We acknowledge we are holding this meeting on land stolen from the Santee Dakota and Anishinaabe people through brutal military campaigns by the US government and State of Minnesota. Those government entities attempted to exterminate the Dakota and Anishinaabe through destruction of language, culture, family and murder. Despite these efforts they remain unbroken. We want to acknowledge our brother Leonard Pelletier who has been imprisoned by the US government for 50 years for daring to stand against 531 years of genocide and theft and we urge President Biden to immediately release him so that he may rejoin his family and all of us as we struggle to create an new world.

We join with the Dakota and Anishinaabe as relatives, comrades, brothers, sisters and siblings in a fight to save our planet, to return the Earth to a garden planet.
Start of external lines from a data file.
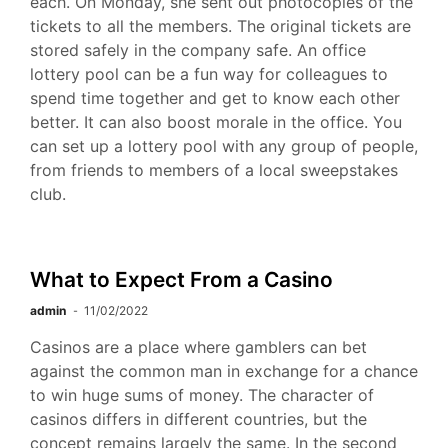
each. On Monday, she sent out photocopies of the
tickets to all the members. The original tickets are
stored safely in the company safe. An office
lottery pool can be a fun way for colleagues to
spend time together and get to know each other
better. It can also boost morale in the office. You
can set up a lottery pool with any group of people,
from friends to members of a local sweepstakes
club.
What to Expect From a Casino
admin
11/02/2022
Casinos are a place where gamblers can bet
against the common man in exchange for a chance
to win huge sums of money. The character of
casinos differs in different countries, but the
concept remains largely the same. In the second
This means land and resources for indigenous people to thrive and not just survive. It means recognizing all human beings, not as vessels for creating profits for the wealthy few, but as divine creations that can create a new world. It means living in harmony with the Earth and its creatures rather than carrying out rapacious policies that amount to a death sentence for our planet and its people.

Today we recognize and solidarize with the fight of Little Earth and the people of East Phillips to defend the land, to stop the demolition of the Roof Depot and to create a beautiful alternative to pollution and death with an urban farm complex. We are not beaten. We are just beginning.